Kejaksaan Agung (Kejagung) menetapkan mantan Menteri Perdagangan Thomas Trikasih Lembong sebagai tersangka dugaan korupsi impor gula tahun 2015-2023. Penahanan Tom Lembong dinilai sejumlah pihak terburu-buru sebab dilakukan sebelum ditemukannya bukti aliran dana yang masuk ke rekening pribadi menteri periode 2015-2016 ini.
Kuasa hukum Tom Lembong, Ari Yusuf Amir, menyebut bahwa Kejagung juga melakukan tebang pilih dalam pengusutan kasus korupsi yang melibatkan kliennya. Menurutnya, Kejagung seharusnya juga memeriksa menteri perdagangan lainnya sebab yang dipermasalahkan adalah kasus korupsi impor gula periode 2015-2023. Sedangkan Tom Lembong menjabat sebagai Mendag tidak genap satu tahun.
“Sampai Pak Thomas Lembong menjadi tersangka dan sampai ditahan, belum ada menteri-menteri lain yang ikut diperiksa,” kata Ari Yusuf setelah mendaftarkan permohonan Praperadilan ke PN Jakarta Selatan pada Selasa, 5 November.
Untuk diketahui, Tom Lembong ditetapkan menjadi tersangka bersama dengan Direktur Pengembangan Bisnis PT Perusahaan Perdagangan Indonesia (PT PPI) inisial CS. Dasar hukum yang digunakan Kejagung adalah UU Tindak Pidana Korupsi (UU Tipikor) pasal 2 ayat (1) atau pasal 3.
Direktur Penyidikan Jaksa Agung Muda Pidana Khusus Abdul Qohar menyebut bahwa pada tahun 2015 saat menjabat menjadi Mendag, Tom Lembong memerintahkan PT PPI untuk memenuhi stok gula nasional dan menstabilkan harga gula.
PT PPI kemudian bekerja sama dengan sembilan perusahaan swasta untuk pasok impor gula kristal merah. Padahal menurut Kejagung, rapat koordinasi antarkementerian pada Mei 2015 menyebut Indonesia sedang surplus gula dan tidak membutuhkan impor.
Selain itu, perusahaan-perusahaan swasta ini mengimpor gula kristal merah yang harus diolah terlebih dahulu menjadi gula kristal putih. Padahal, yang seharusnya diimpor untuk penuhi stok gula nasional adalah gula kristal putih.
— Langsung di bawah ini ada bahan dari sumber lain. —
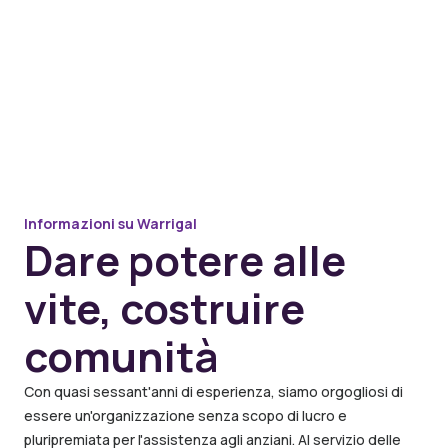
Informazioni su Warrigal
Dare potere alle
vite, costruire
comunità
Con quasi sessant'anni di esperienza, siamo orgogliosi di
essere un'organizzazione senza scopo di lucro e
pluripremiata per l'assistenza agli anziani. Al servizio delle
Hasil olahan seolah-olah dibeli oleh PT PPI, padahal dijual oleh perusahaan-perusahaan swasta ini secara eceran ke masyarakat dengan harga tinggi. Estimasi kerugian negara yang disebut Kejagung akibat kebijakan Tom Lembong ini mencapai Rp400 miliar.
Pihak Tom Lembong mempertanyakan kerugian negara yang dimaksud sebab temuan Badan Pemeriksa Keuangan (BPK) tidak pernah menunjukkan adanya kerugian negara akibat kebijakan impor gula Tom Lembong.
Kejagung dan kuasa hukum Tom Lembong juga memiliki klaim berbeda terkait kondisi surplus gula pada 2015 lalu. Ari Yusuf menyebut bahwa surplus gula yang disebut Kejagung adalah salah data. “Kita tidak pernah surplus dalam masalah gula. Bisa dicek datanya,” kata Ari Yusuf.